A Brighton group is campaigning to preserve the grave of a forgotten literary figure.

Count Eric Stenbock was one of the most flamboyant and intriguing characters of late 19th Century literary circles.

A poet and gay society playboy, he numbered the likes of WB Yeats and Oscar Wilde among his friends.

Yeats described him as, "Scholar, connoisseur, drunkard, poet, pervert, most charming of men".

After his death in 1895 he was buried in Brighton Extra-Mural Cemetery, off Lewes Road, in a magnificent tomb with a cross several feet high.

While the names of his contemporaries have stayed in the public memory, Count Stenbock has faded into obscurity.

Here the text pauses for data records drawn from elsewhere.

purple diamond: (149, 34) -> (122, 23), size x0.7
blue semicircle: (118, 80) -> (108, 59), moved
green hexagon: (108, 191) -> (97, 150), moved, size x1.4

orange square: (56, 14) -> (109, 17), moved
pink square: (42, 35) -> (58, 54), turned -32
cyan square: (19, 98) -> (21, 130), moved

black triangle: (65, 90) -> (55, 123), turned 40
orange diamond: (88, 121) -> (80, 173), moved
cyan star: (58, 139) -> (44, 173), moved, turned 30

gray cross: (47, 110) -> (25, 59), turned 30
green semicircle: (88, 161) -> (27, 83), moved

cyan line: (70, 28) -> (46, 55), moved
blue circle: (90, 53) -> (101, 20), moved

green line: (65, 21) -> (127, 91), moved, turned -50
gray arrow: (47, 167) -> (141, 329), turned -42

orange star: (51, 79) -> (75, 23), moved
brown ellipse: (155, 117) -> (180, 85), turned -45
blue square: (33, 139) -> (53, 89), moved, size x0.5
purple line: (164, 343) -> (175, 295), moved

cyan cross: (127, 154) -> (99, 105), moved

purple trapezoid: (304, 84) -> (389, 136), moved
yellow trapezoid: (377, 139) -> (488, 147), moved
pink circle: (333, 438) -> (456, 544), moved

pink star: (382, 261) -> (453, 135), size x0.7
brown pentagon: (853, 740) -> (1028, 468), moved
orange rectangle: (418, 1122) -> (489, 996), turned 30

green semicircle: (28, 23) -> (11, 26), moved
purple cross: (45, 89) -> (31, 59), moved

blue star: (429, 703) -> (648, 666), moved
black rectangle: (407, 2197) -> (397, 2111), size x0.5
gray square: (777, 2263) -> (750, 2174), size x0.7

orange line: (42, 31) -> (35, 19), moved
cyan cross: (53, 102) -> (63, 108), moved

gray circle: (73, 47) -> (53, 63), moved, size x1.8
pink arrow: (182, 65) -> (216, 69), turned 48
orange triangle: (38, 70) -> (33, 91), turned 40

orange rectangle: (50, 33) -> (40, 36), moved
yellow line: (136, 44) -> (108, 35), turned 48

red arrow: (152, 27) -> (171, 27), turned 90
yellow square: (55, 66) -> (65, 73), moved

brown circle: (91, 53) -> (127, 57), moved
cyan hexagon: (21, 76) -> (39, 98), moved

More than a century later, the neglected tomb is in danger of subsiding. Its toppled cross now lies across the grave, which is almost entirely covered by dense ivy.

Tom Sargant, of the Brighton Our Story Project, is a member of a group trying to rescue Stenbock's personality from the shadows.

He hopes to persuade Brighton and Hove City Council to preserve the grave.

He said: "I have known about him for a long time and am a fan because he was such a fascinating character.

"He really should be more known locally as in some ways he is such a classic Brighton character."

Stenbock was born near Cheltenham in Gloucestershire but his aristocratic family were originally from Estonia, where they owned vast estates.

His family moved to Brighton after his father's death and lived at Withdeane Hall in London Road, which has now been turned into flats.

Stenbock was sent to school abroad but returned in 1879 to go to Oxford University.

There he started writing poetry. He published two volumes, Love, Sleep And Dreams and Myrtle, Rue And Cypress in the early 1880s.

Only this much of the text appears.